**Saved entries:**
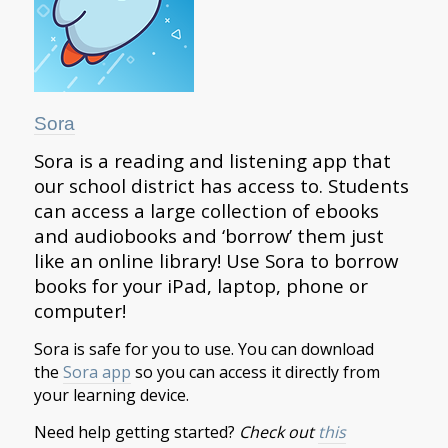
Sora
​Sora is a reading and listening app that
our school district has access to. Students
can access a large collection of ebooks
and audiobooks and ‘borrow’ them just
like an online library! Use Sora to borrow
books for your iPad, laptop, phone or
computer!
​Sora is safe for you to use. You can
download
the
Sora app
so you can access it directly from
your learning device.
Need help getting started?
Check out
this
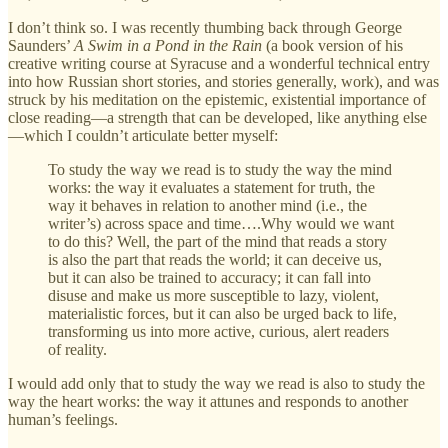
I don’t think so. I was recently thumbing back through George
Saunders’
A Swim in a Pond in the Rain
(a book version of his
creative writing course at Syracuse and a wonderful technical entry
into how Russian short stories, and stories generally, work), and was
struck by his meditation on the epistemic, existential importance of
close reading—a strength that can be developed, like anything else
—which I couldn’t articulate better myself:
To study the way we read is to study the way the mind
works: the way it evaluates a statement for truth, the
way it behaves in relation to another mind (i.e., the
writer’s) across space and time….Why would we want
to do this? Well, the part of the mind that reads a story
is also the part that reads the world; it can deceive us,
but it can also be trained to accuracy; it can fall into
disuse and make us more susceptible to lazy, violent,
materialistic forces, but it can also be urged back to life,
transforming us into more active, curious, alert readers
of reality.
I would add only that to study the way we read is also to study the
way the heart works: the way it attunes and responds to another
human’s feelings.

**WHAT YOU NEED TO DO:**
Exactly as written, give the entries above again, with no images.

**EXPECTED OUTPUT:**
Sora
​Sora is a reading and listening app that
our school district has access to. Students
can access a large collection of ebooks
and audiobooks and ‘borrow’ them just
like an online library! Use Sora to borrow
books for your iPad, laptop, phone or
computer!
​Sora is safe for you to use. You can
download
the
Sora app
so you can access it directly from
your learning device.
Need help getting started?
Check out
this
I don’t think so. I was recently thumbing back through George
Saunders’
A Swim in a Pond in the Rain
(a book version of his
creative writing course at Syracuse and a wonderful technical entry
into how Russian short stories, and stories generally, work), and was
struck by his meditation on the epistemic, existential importance of
close reading—a strength that can be developed, like anything else
—which I couldn’t articulate better myself:
To study the way we read is to study the way the mind
works: the way it evaluates a statement for truth, the
way it behaves in relation to another mind (i.e., the
writer’s) across space and time….Why would we want
to do this? Well, the part of the mind that reads a story
is also the part that reads the world; it can deceive us,
but it can also be trained to accuracy; it can fall into
disuse and make us more susceptible to lazy, violent,
materialistic forces, but it can also be urged back to life,
transforming us into more active, curious, alert readers
of reality.
I would add only that to study the way we read is also to study the
way the heart works: the way it attunes and responds to another
human’s feelings.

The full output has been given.